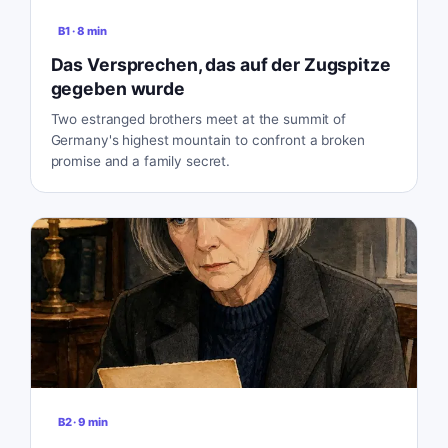
B1
·
8
min
Das Versprechen, das auf der Zugspitze
gegeben wurde
Two estranged brothers meet at the summit of
Germany's highest mountain to confront a broken
promise and a family secret.
B2
·
9
min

------------------------------------------------------------------------

▸ What is required
A word-for-word transcript of the entries above is needed, with pictures removed.

▸ Result of this exercise
B1
·
8
min
Das Versprechen, das auf der Zugspitze
gegeben wurde
Two estranged brothers meet at the summit of
Germany's highest mountain to confront a broken
promise and a family secret.
B2
·
9
min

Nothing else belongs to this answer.